[Transcribed page contents]
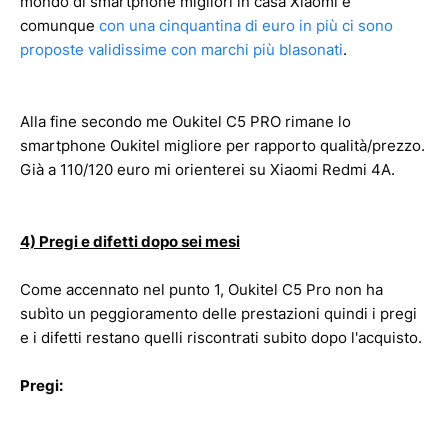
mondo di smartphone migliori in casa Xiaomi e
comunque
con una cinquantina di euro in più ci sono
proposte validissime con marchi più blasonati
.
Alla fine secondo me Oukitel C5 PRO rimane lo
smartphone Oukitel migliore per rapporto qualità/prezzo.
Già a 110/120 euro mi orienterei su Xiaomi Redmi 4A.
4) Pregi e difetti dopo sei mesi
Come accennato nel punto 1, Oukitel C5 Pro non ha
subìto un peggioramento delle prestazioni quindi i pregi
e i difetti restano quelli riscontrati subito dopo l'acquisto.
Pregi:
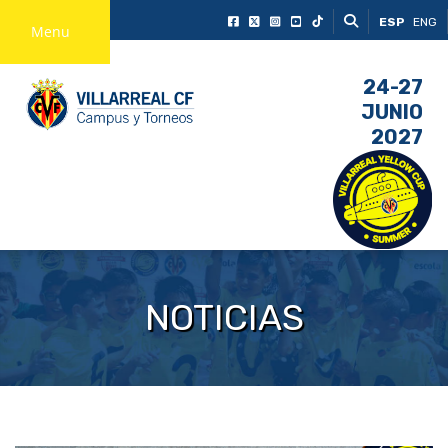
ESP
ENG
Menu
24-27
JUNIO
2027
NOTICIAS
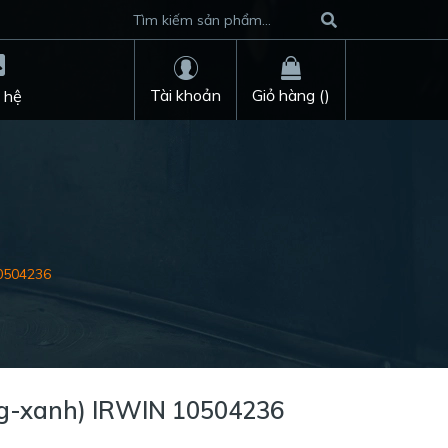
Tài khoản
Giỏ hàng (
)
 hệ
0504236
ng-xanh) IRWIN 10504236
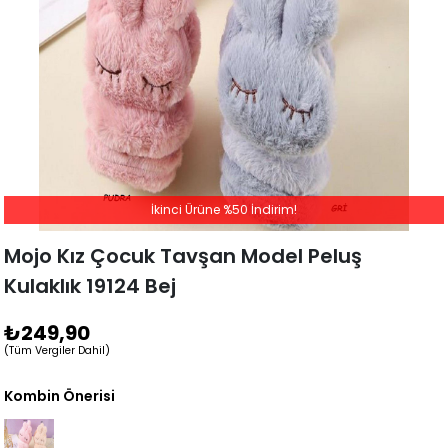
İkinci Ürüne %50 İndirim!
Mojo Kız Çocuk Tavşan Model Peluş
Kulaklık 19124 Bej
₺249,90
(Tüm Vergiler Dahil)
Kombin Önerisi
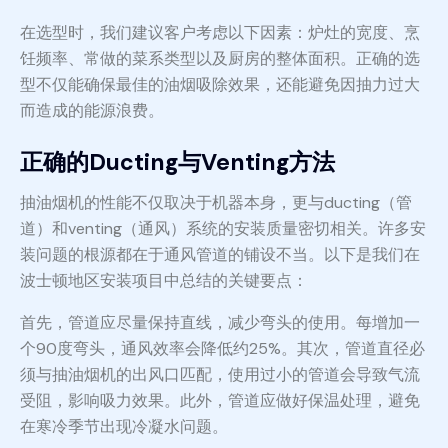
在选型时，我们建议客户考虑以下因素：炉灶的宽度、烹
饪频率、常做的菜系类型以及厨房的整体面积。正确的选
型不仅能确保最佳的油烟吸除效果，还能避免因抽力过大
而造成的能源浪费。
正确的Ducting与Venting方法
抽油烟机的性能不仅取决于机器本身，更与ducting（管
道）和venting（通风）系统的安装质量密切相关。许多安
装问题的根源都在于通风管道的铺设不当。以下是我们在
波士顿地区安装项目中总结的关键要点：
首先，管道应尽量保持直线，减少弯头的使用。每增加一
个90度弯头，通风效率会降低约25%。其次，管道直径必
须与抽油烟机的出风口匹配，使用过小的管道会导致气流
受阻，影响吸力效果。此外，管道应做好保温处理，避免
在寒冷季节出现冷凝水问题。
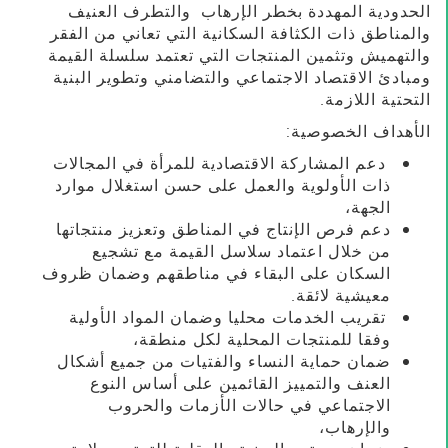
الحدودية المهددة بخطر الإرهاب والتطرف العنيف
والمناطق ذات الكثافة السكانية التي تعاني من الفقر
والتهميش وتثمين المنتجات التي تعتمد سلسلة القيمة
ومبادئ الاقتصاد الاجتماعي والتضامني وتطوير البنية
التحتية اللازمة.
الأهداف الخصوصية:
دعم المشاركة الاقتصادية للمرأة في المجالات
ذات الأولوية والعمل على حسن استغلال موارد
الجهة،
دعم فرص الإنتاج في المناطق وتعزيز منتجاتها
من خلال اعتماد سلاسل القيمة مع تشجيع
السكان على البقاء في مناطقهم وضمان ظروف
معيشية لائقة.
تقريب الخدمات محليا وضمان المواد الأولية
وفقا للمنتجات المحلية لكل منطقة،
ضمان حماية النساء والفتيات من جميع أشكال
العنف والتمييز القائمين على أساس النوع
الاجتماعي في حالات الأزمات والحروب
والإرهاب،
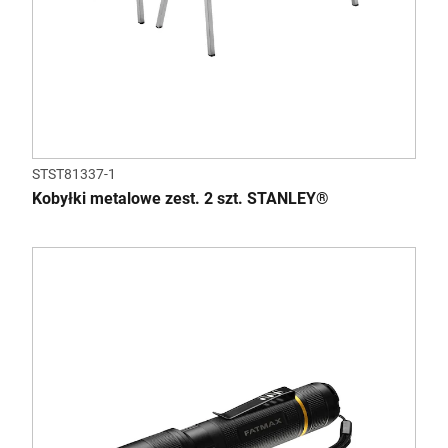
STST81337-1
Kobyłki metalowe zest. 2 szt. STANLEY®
* * *
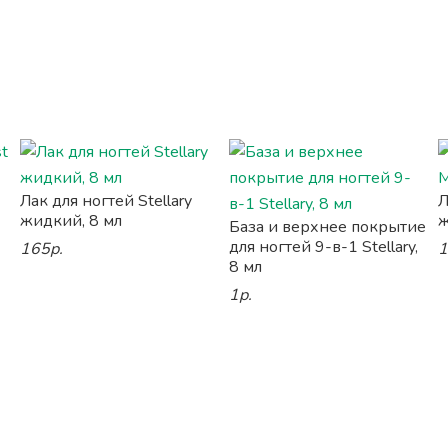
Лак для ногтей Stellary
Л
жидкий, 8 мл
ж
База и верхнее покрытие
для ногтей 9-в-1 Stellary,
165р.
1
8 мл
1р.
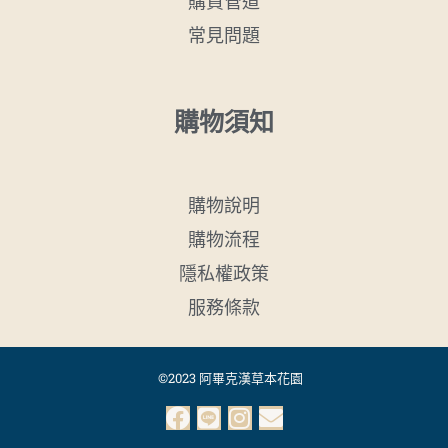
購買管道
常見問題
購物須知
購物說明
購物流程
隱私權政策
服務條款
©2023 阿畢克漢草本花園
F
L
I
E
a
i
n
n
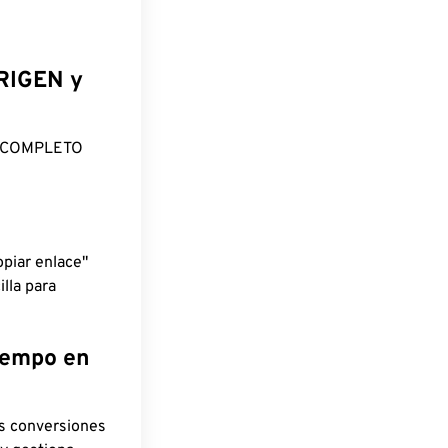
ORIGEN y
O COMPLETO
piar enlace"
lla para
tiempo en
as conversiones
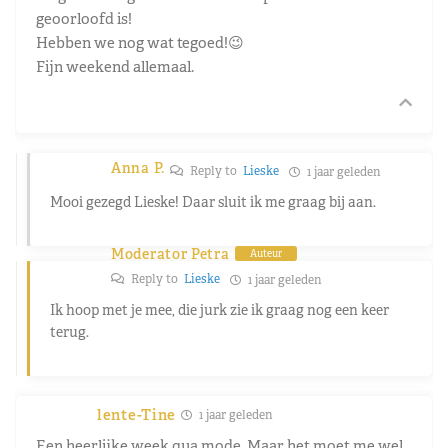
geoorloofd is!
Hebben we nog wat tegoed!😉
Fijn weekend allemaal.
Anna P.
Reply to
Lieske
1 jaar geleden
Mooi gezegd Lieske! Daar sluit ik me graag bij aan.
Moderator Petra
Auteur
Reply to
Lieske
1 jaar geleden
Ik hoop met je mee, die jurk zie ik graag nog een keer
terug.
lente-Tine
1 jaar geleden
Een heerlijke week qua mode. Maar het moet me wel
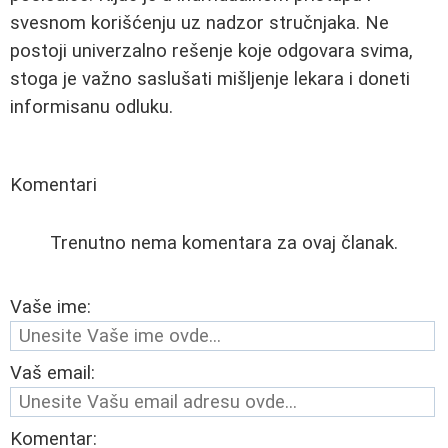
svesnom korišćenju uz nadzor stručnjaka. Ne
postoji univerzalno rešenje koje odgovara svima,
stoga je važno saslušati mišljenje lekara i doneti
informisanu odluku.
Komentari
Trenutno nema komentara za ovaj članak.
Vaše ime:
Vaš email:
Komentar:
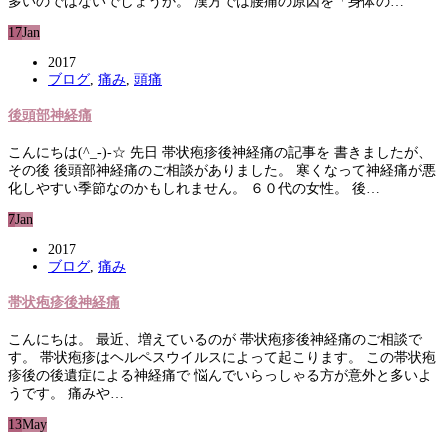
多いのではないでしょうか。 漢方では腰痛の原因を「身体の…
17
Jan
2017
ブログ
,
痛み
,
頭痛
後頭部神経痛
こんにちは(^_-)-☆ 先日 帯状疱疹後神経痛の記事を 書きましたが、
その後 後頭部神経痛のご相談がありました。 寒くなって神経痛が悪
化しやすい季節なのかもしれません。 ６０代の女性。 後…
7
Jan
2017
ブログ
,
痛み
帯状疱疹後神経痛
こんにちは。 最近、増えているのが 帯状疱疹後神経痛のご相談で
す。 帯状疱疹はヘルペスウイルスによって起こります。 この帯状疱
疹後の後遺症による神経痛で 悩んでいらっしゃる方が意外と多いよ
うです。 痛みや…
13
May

> **TASK BRIEF**: For each line of the entries that contains the word "ногтей", make a copy.

> **RESULT**:
Лак для ногтей Stellary
для ногтей 9-в-1 Stellary,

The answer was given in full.